The Cambridge Postgraduate Workshop in Medieval and Early Modern Slavonic Studies is presented by Cambridge Ukrainian Studies, a programme of the Department of Slavonic Studies at the University of Cambridge. Led by Dr Oleksiy Tolochko, Director of the Center for Kyivan Rus’ Studies at the Institute of Ukrainian History, National Academy of Sciences of Ukraine, the workshop will explore the fundamental premise of medieval Slavonic Studies that the Kyivan polity emerged and initially developed in competition and in confrontation with the Khazar Khanate. Only one source supports this thesis –the Primary Chronicle; no other source documents any significant contact between the Rus’ of Kyiv and the Khazars. Using contemporaneous sources, the workshop will deliberate the nature of the Rus’-Khazar relationship and the root of the historiographical myth of Khazar domination of the Rus’ put forth in the Primary Chronicle.

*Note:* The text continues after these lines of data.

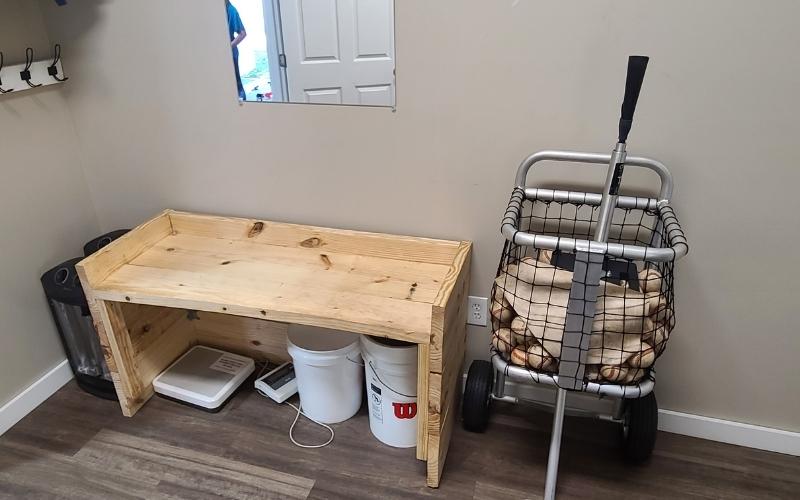 Find the location of a particular element. Image resolution: width=800 pixels, height=500 pixels. mirror is located at coordinates (x=350, y=78). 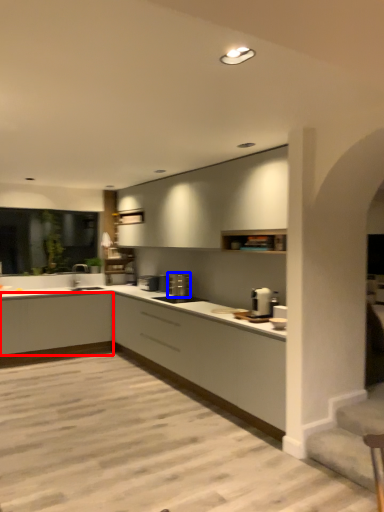 Question: Which of the following is the closest to the observer, cabinetry (highlighted by a red box) or appliance (highlighted by a blue box)?

Choices:
 (A) cabinetry
 (B) appliance

Answer: (B) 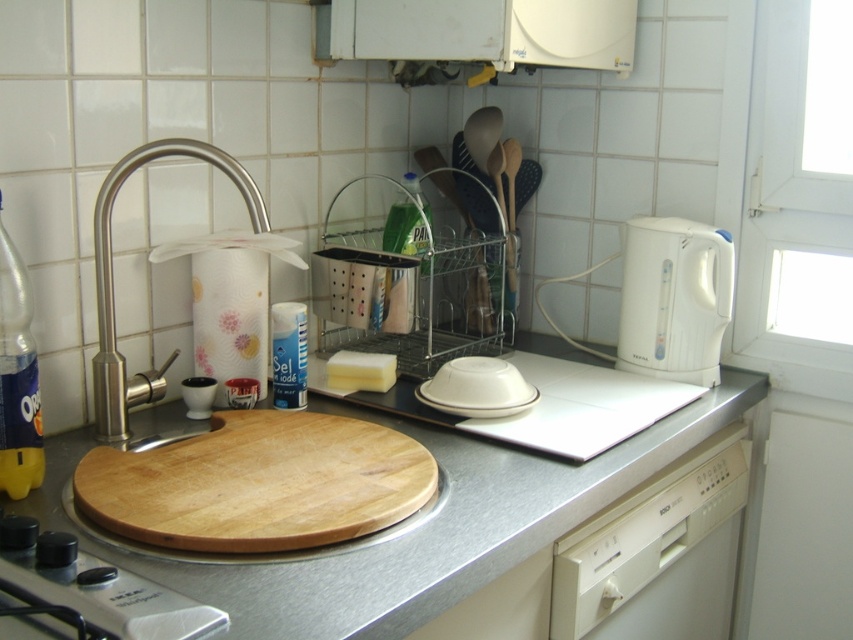 From the picture: Does natural wood cutting board at center have a greater width compared to brushed metal faucet at left?

Yes, natural wood cutting board at center is wider than brushed metal faucet at left.

Can you confirm if natural wood cutting board at center is thinner than brushed metal faucet at left?

No.

Image resolution: width=853 pixels, height=640 pixels. What do you see at coordinates (258, 483) in the screenshot?
I see `natural wood cutting board at center` at bounding box center [258, 483].

Where is `natural wood cutting board at center`? Image resolution: width=853 pixels, height=640 pixels. natural wood cutting board at center is located at coordinates (258, 483).

This screenshot has height=640, width=853. Describe the element at coordinates (674, 298) in the screenshot. I see `white plastic kettle at right` at that location.

Who is more distant from viewer, (x=663, y=364) or (x=96, y=248)?

Positioned behind is point (x=663, y=364).

Locate an element on the screen. white plastic kettle at right is located at coordinates (674, 298).

Is white plastic exhaust hood at upper center to the right of white glossy plate at center from the viewer's perspective?

Correct, you'll find white plastic exhaust hood at upper center to the right of white glossy plate at center.

Is white plastic exhaust hood at upper center positioned behind white glossy plate at center?

Yes.

Which is behind, point (552, 28) or point (520, 404)?

The point (552, 28) is behind.

The width and height of the screenshot is (853, 640). In order to click on white plastic exhaust hood at upper center in this screenshot , I will do `click(480, 32)`. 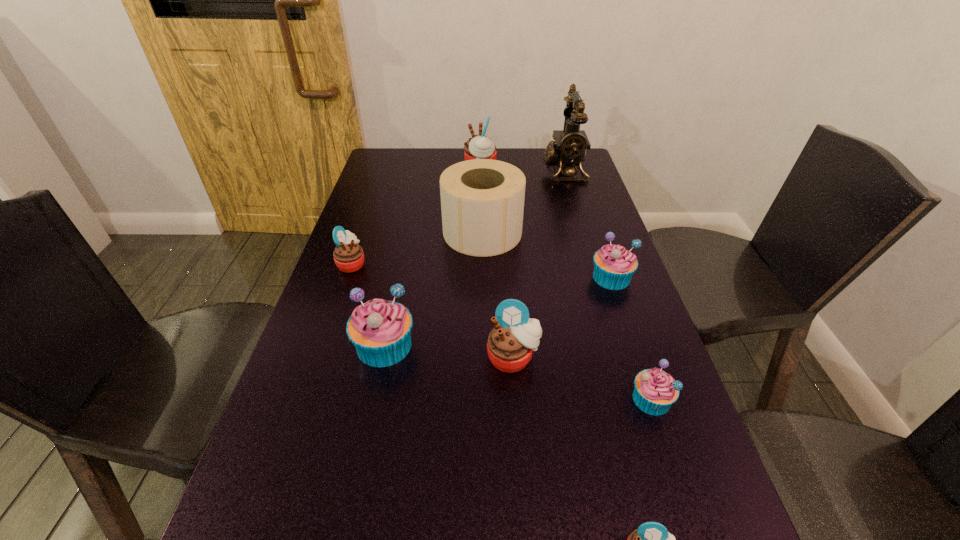 This screenshot has height=540, width=960. Find the location of `telephone`. telephone is located at coordinates (569, 147).

The image size is (960, 540). Identify the location of the farthest muffin. 478,147.

I want to click on the tallest muffin, so click(478, 147).

Locate an element on the screen. toilet tissue is located at coordinates (482, 200).

Where is `the leftmost blue muffin`? Image resolution: width=960 pixels, height=540 pixels. the leftmost blue muffin is located at coordinates (380, 330).

What are the coordinates of `the second object from left to right` in the screenshot? It's located at (380, 330).

Identify the location of the third farthest pink muffin. This screenshot has width=960, height=540. (510, 345).

Find the location of a particular element. the leftmost muffin is located at coordinates [348, 256].

Where is `the third biggest pink muffin`? Image resolution: width=960 pixels, height=540 pixels. the third biggest pink muffin is located at coordinates (348, 256).

Locate an element on the screen. the farthest blue muffin is located at coordinates (614, 265). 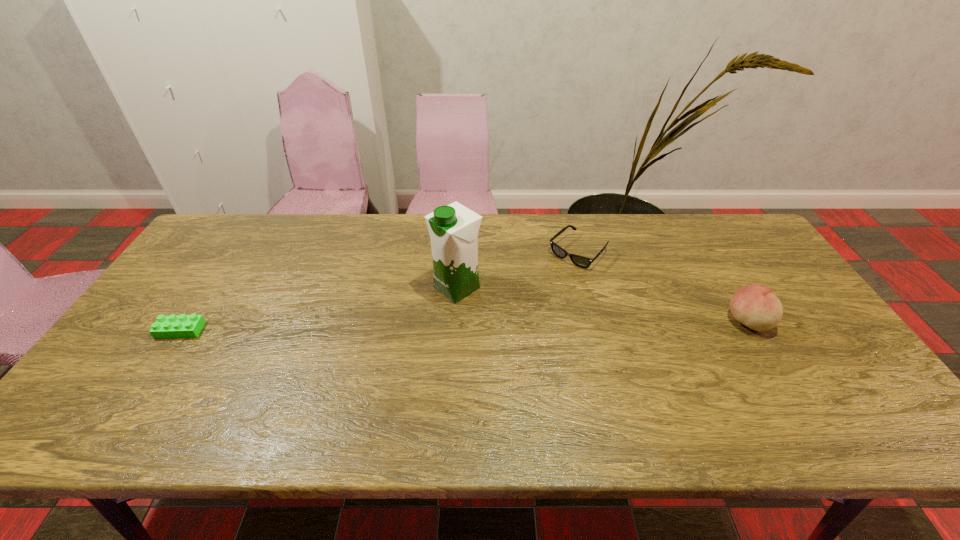 Locate an element on the screen. This screenshot has height=540, width=960. Lego is located at coordinates (173, 326).

The image size is (960, 540). In order to click on the shortest object in this screenshot , I will do `click(173, 326)`.

What are the coordinates of `the rightmost object` in the screenshot? It's located at click(x=756, y=306).

Find the location of a particular element. This screenshot has height=540, width=960. the third shortest object is located at coordinates (756, 306).

The width and height of the screenshot is (960, 540). What are the coordinates of `the second object from right to left` in the screenshot? It's located at tap(580, 261).

Where is `the third tallest object`? The image size is (960, 540). the third tallest object is located at coordinates (580, 261).

Find the location of a particular element. The image size is (960, 540). the third object from right to left is located at coordinates (453, 229).

Locate an element on the screen. This screenshot has width=960, height=540. the tallest object is located at coordinates (453, 229).

What are the coordinates of `vacant space located on the back of the leftmost object` in the screenshot? It's located at (238, 243).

Dr Oleksiy  Tolochko is a leading scholar of Medieval and Early Modern Eastern European history and one of Ukraine’s foremost medievalists, who has taught at such institutions as the National University of “Kyiv Mohyla Academy,” the Central European University, Harvard University, and Taras Shevchenko National University of Kyiv.  

The workshop will be led in English and all interested postgraduate students and scholars in medieval history and culture are welcome to apply.

For accepted workshop participants, costs for domestic economy train/coach travel to and from Cambridge will be reimbursed, and coffee and lunch provided.